For a volume set or stripe set, click Create Volume Set or Create Stripe Set on the Partition menu. For a stripe set with parity, click Create Stripe Set With Parity on the Fault Tolerance menu.

The order in which you combined the areas on the disks into volume sets, stripe sets, or stripe sets with parity is critical information. It does not matter whether you first create a volume set, and then a stripe set, or the other way around. But it is absolutely critical to know in what order unpartitioned areas were added to a volume set that has been repeatedly extended.

It does not matter in what order you clicked the unpartitioned areas. What does make a difference is the order in which the disks were listed on the Disk Administrator screen when you selected them, and whether that order ever changes (for example, because you changed SCSI IDs).

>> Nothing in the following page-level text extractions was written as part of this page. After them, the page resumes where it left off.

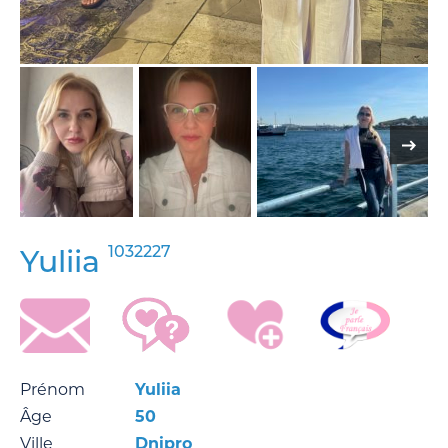
1032227
Yuliia
Prénom
Yuliia
Âge
50
Ville
Dnipro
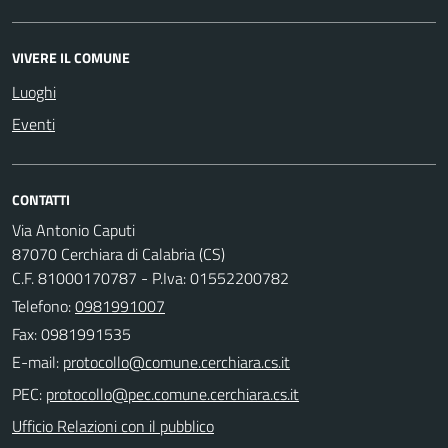
VIVERE IL COMUNE
Luoghi
Eventi
CONTATTI
Via Antonio Caputi
87070 Cerchiara di Calabria (CS)
C.F. 81000170787 - P.Iva: 01552200782
Telefono:
0981991007
Fax: 0981991535
E-mail:
PEC:
Ufficio Relazioni con il pubblico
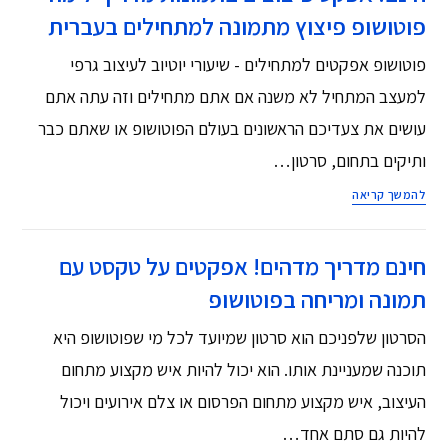
פוטושופ פיצוץ מתמונה למתחילים בעברית
פוטושופ אפקטים למתחילים - שיעורי יוטיוב לעיצוב גרפי
למעצב המתחיל לא משנה אם אתם מתחילים וזה עתה אתם
עושים את צעדיכם הראשונים בעולם הפוטושופ או שאתם כבר
ותיקים בתחום, סרטון…
להמשך קריאה
חינם מדריך מדהים! אפקטים על טקסט עם
תמונה ומריחה בפוטושופ
הסרטון שלפניכם הוא סרטון שמיועד לכל מי שפוטושופ היא
תוכנה שמעניינת אותו. הוא יכול להיות איש מקצוע מתחום
העיצוב, איש מקצוע מתחום הפרסום או צלם אירועים ויכול
להיות גם סתם אחד…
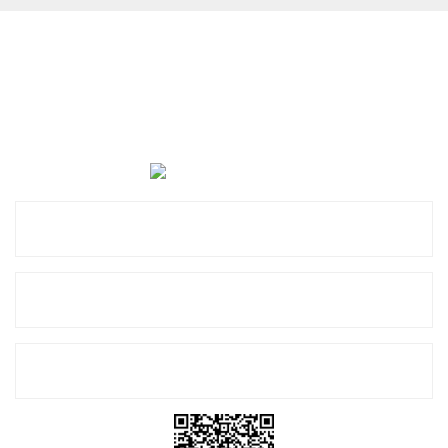
Cevat Otomotiv Japon Korea Yedek Parçaları Üçevler, No:,
47. Sk. No:27, 16120 Nilüfer
0 (850) 885 20 16
Kurumsal
Alışveriş
E-Bülten Listemize Kayıt Olun!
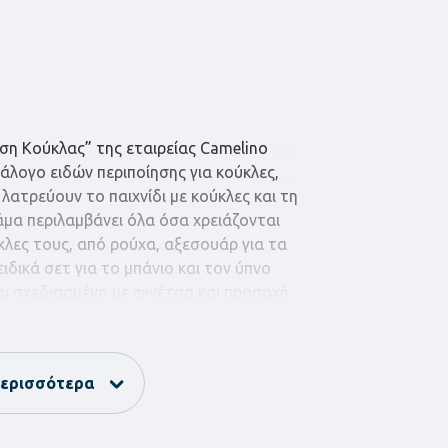
ση Κούκλας” της εταιρείας Camelino
άλογο ειδών περιποίησης για κούκλες,
 λατρεύουν το παιχνίδι με κούκλες και τη
άμα περιλαμβάνει όλα όσα χρειάζονται
κλες τους, από ρούχα, αξεσουάρ για τα
ιδικά σετ για το μπάνιο και τον ύπνο
αι σχεδιασμένο με φινέτσα και προσοχή
οντας στα παιδιά την ευκαιρία να
και φροντιστικές τους δεξιότητες μέσα
ερισσότερα
δαση, τα παιχνίδια περιποίησης κούκλας
σμένα για να διδάσκουν τα παιδιά σε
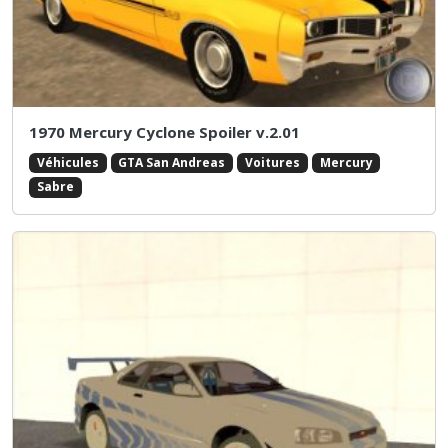
1970 Mercury Cyclone Spoiler v.2.01
Véhicules
GTA San Andreas
Voitures
Mercury
Sabre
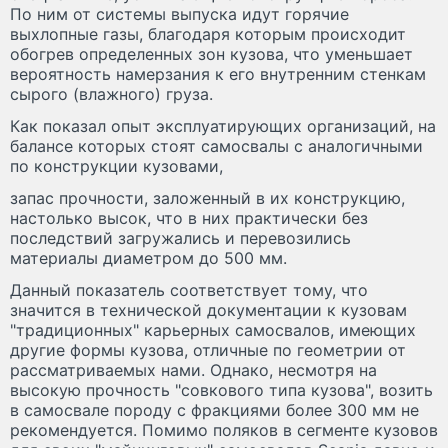
По ним от системы выпуска идут горячие
выхлопные газы, благодаря которым происходит
обогрев определенных зон кузова, что уменьшает
вероятность намерзания к его внутренним стенкам
сырого (влажного) груза.
Как показал опыт эксплуатирующих организаций, на
балансе которых стоят самосвалы с аналогичными
по конструкции кузовами,
запас прочности, заложенный в их конструкцию,
настолько высок, что в них практически без
последствий загружались и перевозились
материалы диаметром до 500 мм.
Данный показатель соответствует тому, что
значится в технической документации к кузовам
"традиционных" карьерных самосвалов, имеющих
другие формы кузова, отличные по геометрии от
рассматриваемых нами. Однако, несмотря на
высокую прочность "совкового типа кузова", возить
в самосвале породу с фракциями более 300 мм не
рекомендуется. Помимо поляков в сегменте кузовов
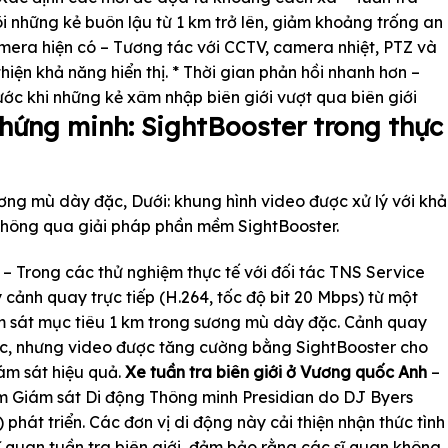
õi những kẻ buôn lậu từ 1 km trở lên, giảm khoảng trống an
camera hiện có – Tương tác với CCTV, camera nhiệt, PTZ và
iện khả năng hiển thị. * Thời gian phản hồi nhanh hơn –
ước khi những kẻ xâm nhập biên giới vượt qua biên giới
hứng minh: SightBooster trong thực
ơng mù dày đặc, Dưới: khung hình video được xử lý với khả
 thông qua giải pháp phần mềm SightBooster.
– Trong các thử nghiệm thực tế với đối tác TNS Service
 cảnh quay trực tiếp (H.264, tốc độ bit 20 Mbps) từ một
m sát mục tiêu 1 km trong sương mù dày đặc. Cảnh quay
c, nhưng video được tăng cường bằng SightBooster cho
ám sát hiệu quả.
Xe tuần tra biên giới ở Vương quốc Anh
–
m Giám sát Di động Thông minh Presidian do DJ Byers
phát triển. Các đơn vị di động này cải thiện nhận thức tình
ĩ quan tuần tra biên giới, đảm bảo rằng các sĩ quan không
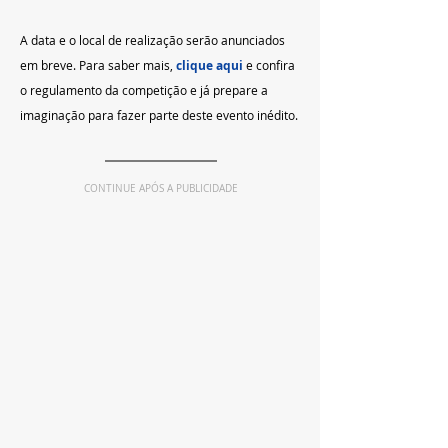
A data e o local de realização serão anunciados 
em breve. Para saber mais, 
clique aqui
 e confira 
o regulamento da competição e já prepare a 
imaginação para fazer parte deste evento inédito. 
CONTINUE APÓS A PUBLICIDADE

For example, the Disk Administrator screen shot at the beginning of this section has an IDE disk (disk 0) and a SCSI disk (disk 1). If you added a new SCSI disk between these two disks, and changed the SCSI ID of the current disk, you would not be able to access the volume sets on the disk that is currently disk 1.

The information that Windows NT uses to know how to access each of these volumes is in the HKEY_LOCAL_MACHINE\SYSTEM\DISK Registry subkey. The index to that Registry subkey is provided by a four-byte disk signature that is in the first sector of each hard disk. If this disk signature is ever changed, either because you replaced the disk, through corruption, or because someone modified it by using a low-level disk editor, you lose access to the volumes. You need to know the order in which the members of the volume were selected if you ever need to reconstruct the volume by using the FtEdit program (described in Chapter 7, "Disk, File System, and Backup Utilities").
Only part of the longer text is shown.